17 Introduction

A painting of westward expansion shows pioneer men, women, children, and mountain guides, both mounted and riding in wagons. The group heads west; several men point and gaze in the direction of their destination. The travelers are surrounded by a dramatic mountain landscape.
Widely held rhetoric of the nineteenth century suggested to Americans that it was their divine right and responsibility to settle the West with Protestant democratic values. Newspaper editor Horace Greely, who coined the phrase “Go west, young man,” encouraged Americans to fulfill this dream. Artists of the day depicted this western expansion in idealized landscapes that bore little resemblance to the difficulties of life on the trail.

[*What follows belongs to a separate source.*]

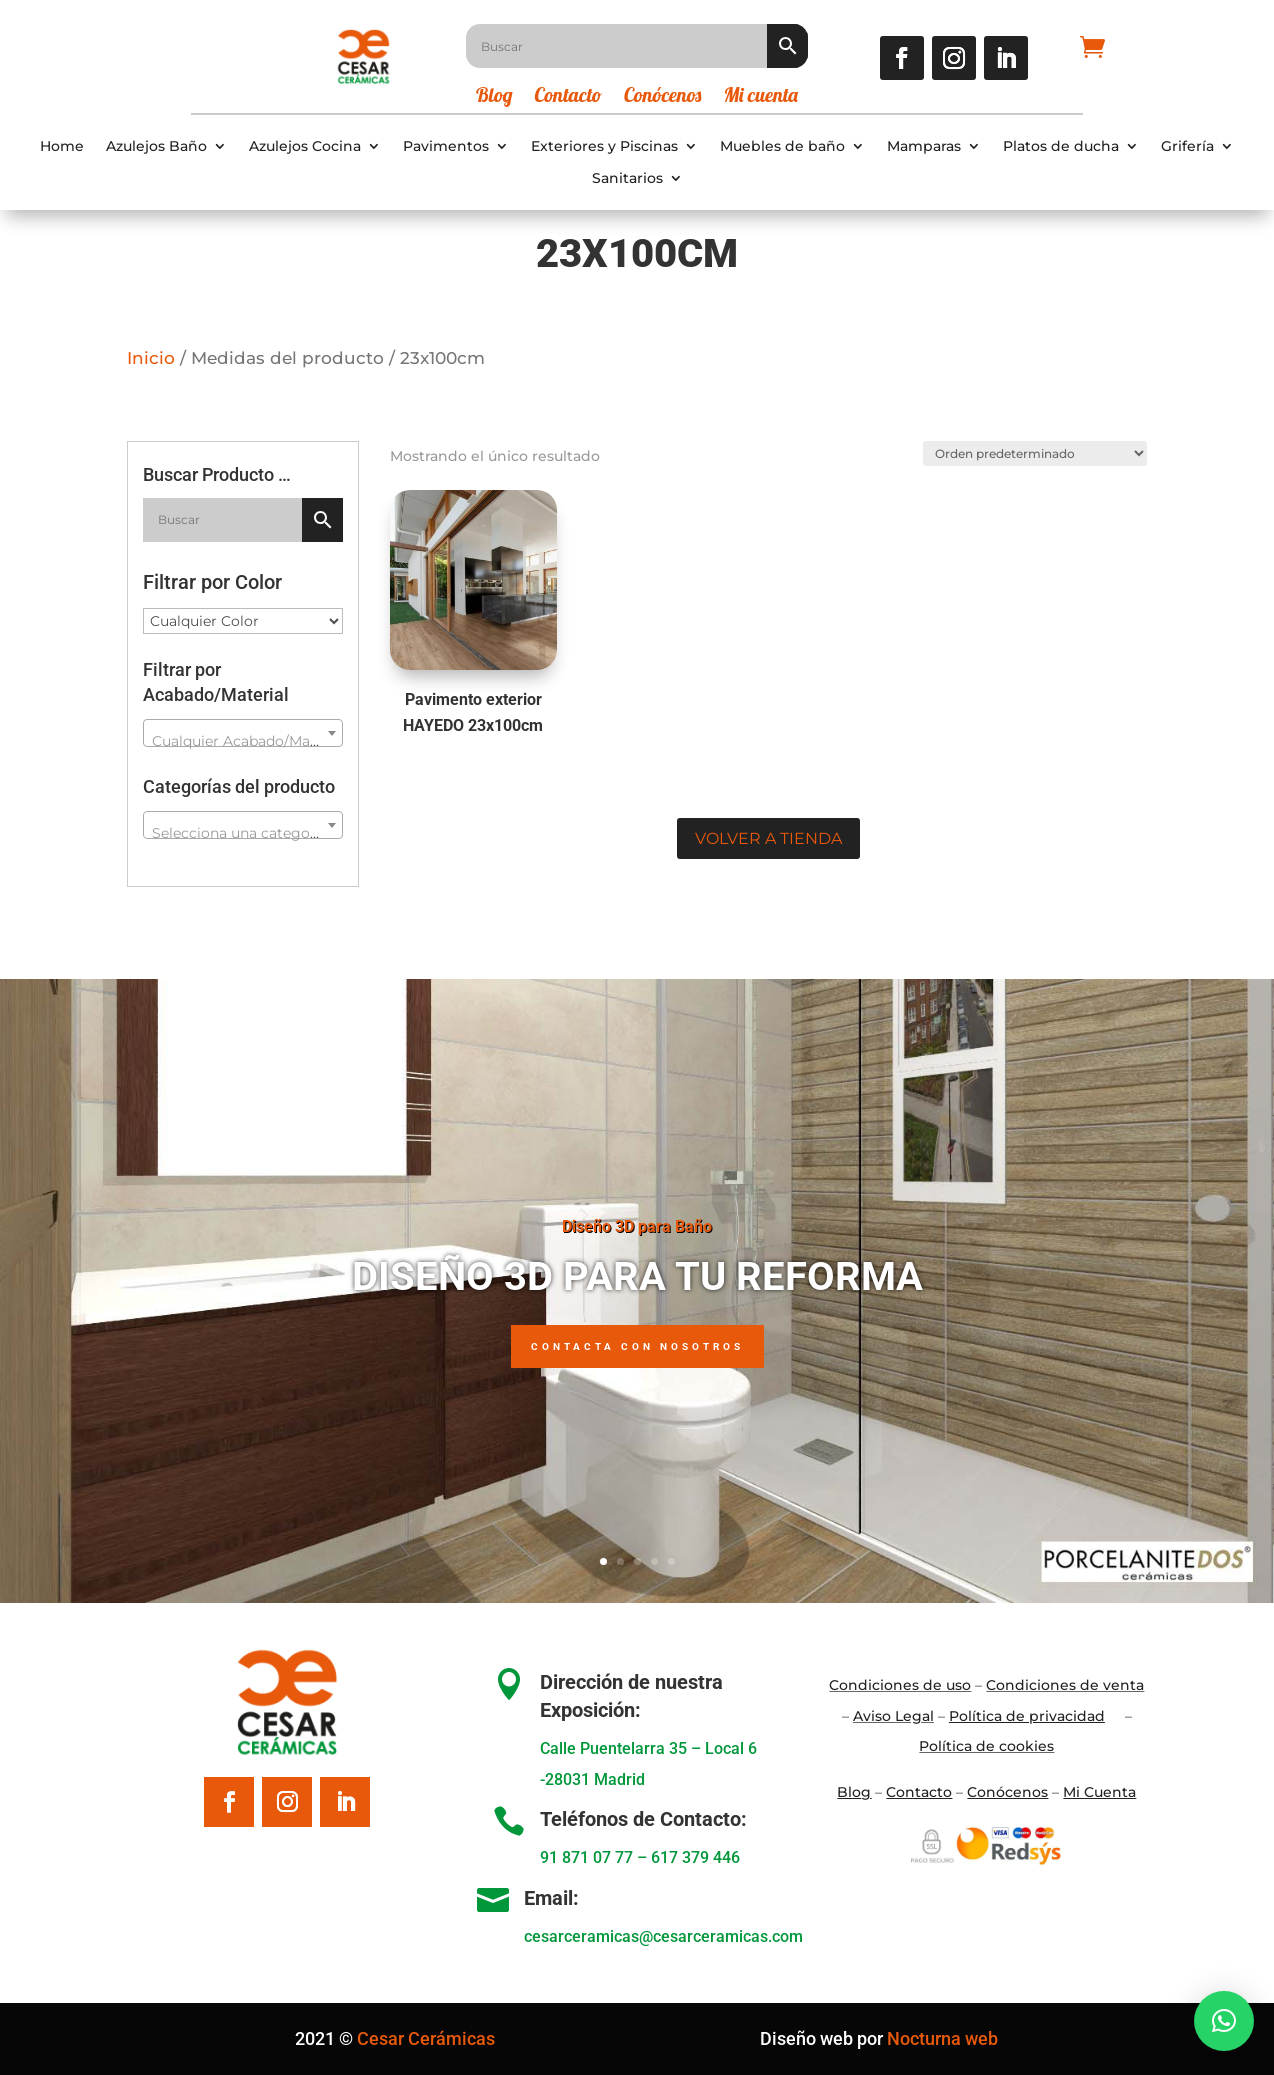 The width and height of the screenshot is (1274, 2075). Describe the element at coordinates (637, 1226) in the screenshot. I see `Diseño 3D para Baño` at that location.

In the middle of the nineteenth century, farmers in the “Old West”—the land across the Allegheny Mountains in Pennsylvania—began to hear about the opportunities to be found in the “New West.” They had long believed that the land west of the Mississippi was a great desert, unfit for human habitation. But now, the federal government was encouraging them to join the migratory stream westward to this unknown land. For a variety of reasons, Americans increasingly felt compelled to fulfill their “Manifest Destiny,” a phrase that came to mean that they were expected to spread across the land given to them by God and, most importantly, spread predominantly American values to the frontier.

With great trepidation, hundreds, and then hundreds of thousands, of settlers packed their lives into wagons and set out, following the Oregon, California, and Santa Fe Trails, to seek a new life in the West. Some sought open lands and greater freedom to fulfill the democratic vision originally promoted by Thomas Jefferson and experienced by their ancestors. Others saw economic opportunity. Still others believed it was their job to spread the word of God to the “heathens” on the frontier. Whatever their motivation, the great migration was underway. The American pioneer spirit was born.